━━━━━ RECORDS SHOWN ━━━━━

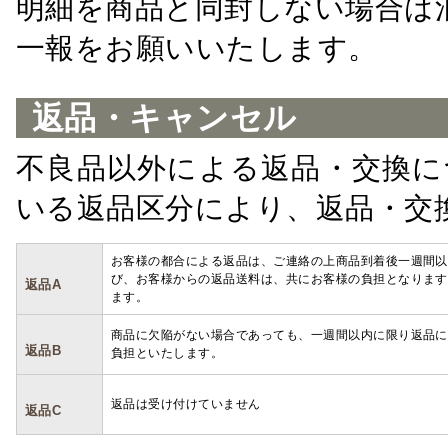
明細を商品と同封しない場合は
一報をお願いいたします。
返品・キャンセル
不良品以外による返品・交換に
いる返品区分により、返品・交
お客様の都合による返品は、ご連絡の上商品到着後一週間以
び、お客様からの返品送料は、共にお客様の負担となります
返品A
ます。
商品に欠陥がない場合であっても、一週間以内に限り返品に
返品B
負担といたします。
返品は受け付けていません
返品C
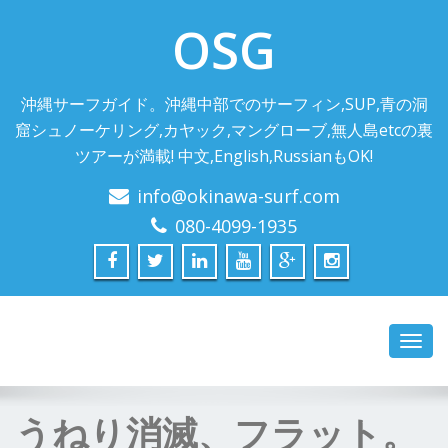
OSG
沖縄サーフガイド。沖縄中部でのサーフィン,SUP,青の洞
窟シュノーケリング,カヤック,マングローブ,無人島etcの裏
ツアーが満載! 中文,English,RussianもOK!
info@okinawa-surf.com
080-4099-1935
Toggl
navig
うねり消滅、フラット。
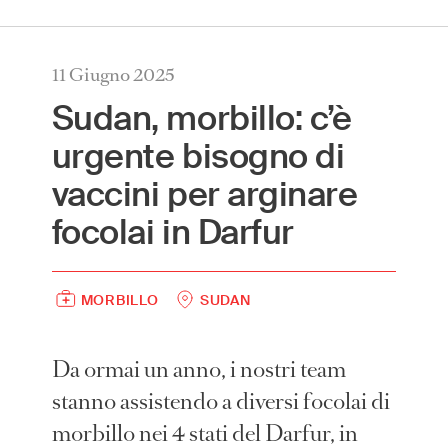
International
(English)
11 Giugno 2025
Argentina
(Español)
Sudan, morbillo: c’è
Australia
(English)
urgente bisogno di
Austria
(Deutsch)
vaccini per arginare
Belgium
(Nederlands/Français)
Brazil
(Português)
focolai in Darfur
Canada
(English/Français)
Czech Republic
(Česky/English)
MORBILLO
SUDAN
Denmark
(Dansk)
France
(Français)
Germany
Da ormai un anno, i nostri team
(Deutsch)
Greece
(ελληνικά)
stanno assistendo a diversi focolai di
Hong Kong
(繁體中文)
morbillo nei 4 stati del Darfur, in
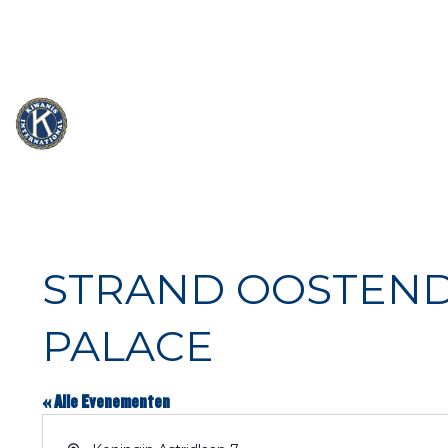
info@kiwanis.be
Rue Camille Mersch 4 | L5860 Hesperang
STRAND OOSTEND
PALACE
« Alle Evenementen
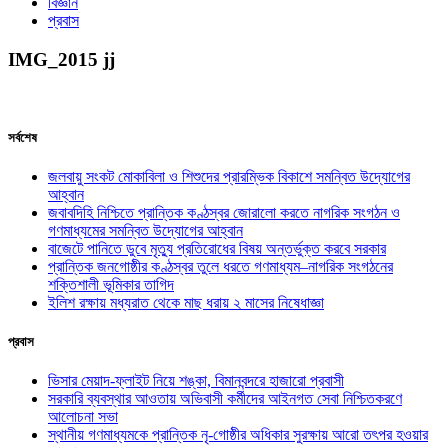
বিজ্ঞান
প্রবাস
IMG_2015 jj
সর্বশেষ
জলবায়ু সংকট মোকাবিলা ও শিশুদের প্রারম্ভিক বিকাশে সমন্বিত উদ্যোগের
আহ্বান
জবাবদিহি নিশ্চিতে প্রান্তিক কণ্ঠস্বর জোরালো করতে নাগরিক সংগঠন ও
গণমাধ্যমের সমন্বিত উদ্যোগের আহ্বান
বাজেটে পানিতে ডুবে মৃত্যু প্রতিরোধের বিষয় অন্তর্ভুক্ত করবে সরকার
প্রান্তিক জনগোষ্ঠীর কণ্ঠস্বর তুলে ধরতে গণমাধ্যম–নাগরিক সংগঠনের
শক্তিশালী ভূমিকার তাগিদ
ইলিশ রক্ষায় মধ্যরাত থেকে মাছ ধরায় ২ মাসের নিষেধাজ্ঞা
প্রবাস
ভিসার মেয়াদ-ফ্লাইট নিয়ে শঙ্কা, বিমানবন্দরে হাজারো প্রবাসী
সরকারি ব্যবস্থার আওতায় অভিবাসী কর্মীদের আইনগত সেবা নিশ্চিতকরণে
আলোচনা সভা
স্থানীয় গণমাধ্যমকে প্রান্তিক নৃ-গোষ্ঠীর অধিকার সুরক্ষায় আরো তৎপর হওয়ার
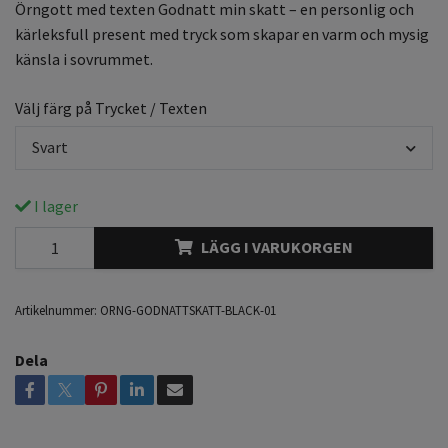
Örngott med texten Godnatt min skatt – en personlig och
kärleksfull present med tryck som skapar en varm och mysig
känsla i sovrummet.
Välj färg på Trycket / Texten
Svart
I lager
LÄGG I VARUKORGEN
Artikelnummer:
ORNG-GODNATTSKATT-BLACK-01
Dela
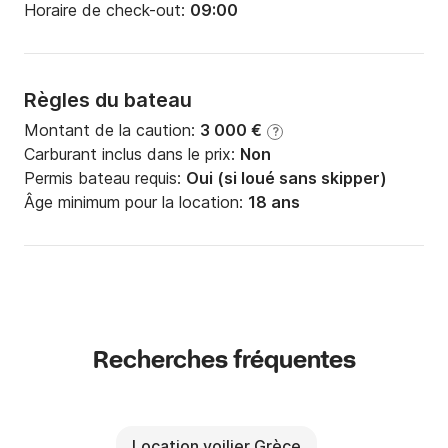
Horaire de check-out:
09:00
Règles du bateau
Montant de la caution:
3 000 €
?
Carburant inclus dans le prix:
Non
Permis bateau requis:
Oui (si loué sans skipper)
Âge minimum pour la location:
18 ans
Recherches fréquentes
Location voilier Grèce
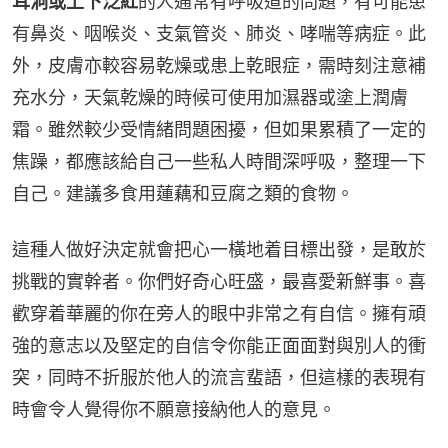
耳洞或上下泛紅
的人通常有呼吸道的問題，有可能患
有鼻炎、咽喉炎、支氣管炎、肺炎、哮喘等病症。此
外，皮膚亦較容易乾燥或患上乾眼症，需時刻注意補
充水分，天氣乾燥的時候可使用加濕器或塗上潤膚
霜。雖然較少受情緒問題困擾，但如果累積了一定的
焦躁，都應該給自己一些私人時間深呼吸，整理一下
自己。建議多食用蓮藕和豆腐之類的食物。
這種人做好決定就會把心一橫地着目標出發，是敢於
挑戰的實幹者。你們好奇心旺盛，最喜愛新鮮事。喜
歡穿着華麗的你在旁人的眼中非常之有自信。擁有頑
強的意志以及堅定的自信令你能正面面對與別人的衝
突，同時不折服於他人的流言蜚語，但這樣的表現有
時會令人覺得你不願意接納他人的意見。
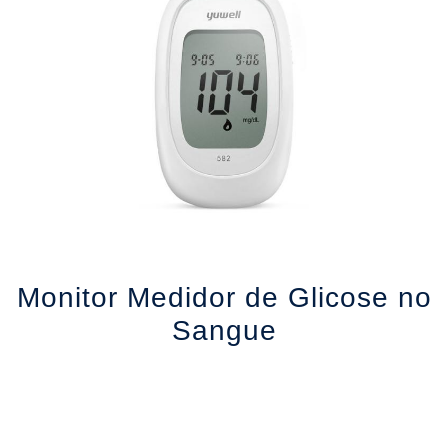
Monitor Medidor de Glicose no
Sangue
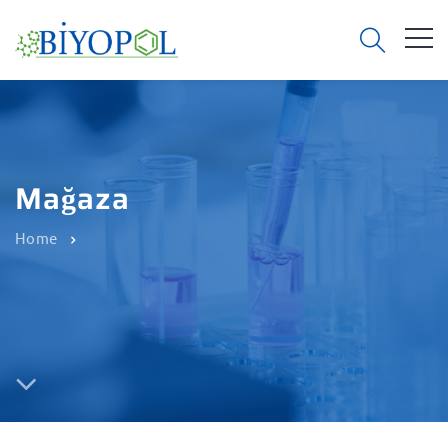
Mağaza
Home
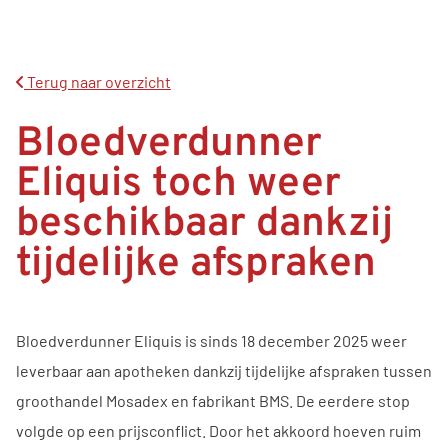
Terug naar overzicht
Bloedverdunner
Eliquis toch weer
beschikbaar dankzij
tijdelijke afspraken
Bloedverdunner Eliquis is sinds 18 december 2025 weer
leverbaar aan apotheken dankzij tijdelijke afspraken tussen
groothandel Mosadex en fabrikant BMS. De eerdere stop
volgde op een prijsconflict. Door het akkoord hoeven ruim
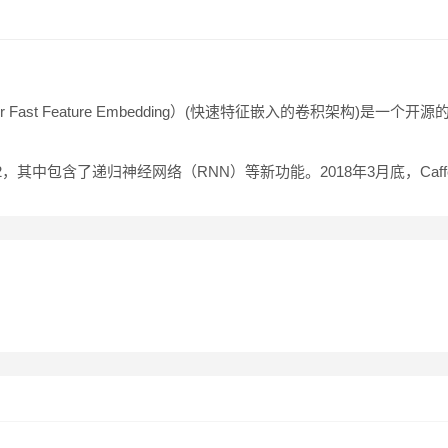
itecture for Fast Feature Embedding）(快速特征嵌入的卷积
affe2，其中包含了递归神经网络（RNN）等新功能。2018年3月底，Caf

━━━━━

* **PROBLEM DETAILS**: Your answer should be one number: the count of lines in the data above that include the word "info".

* **EXERCISE ANSWER**: 2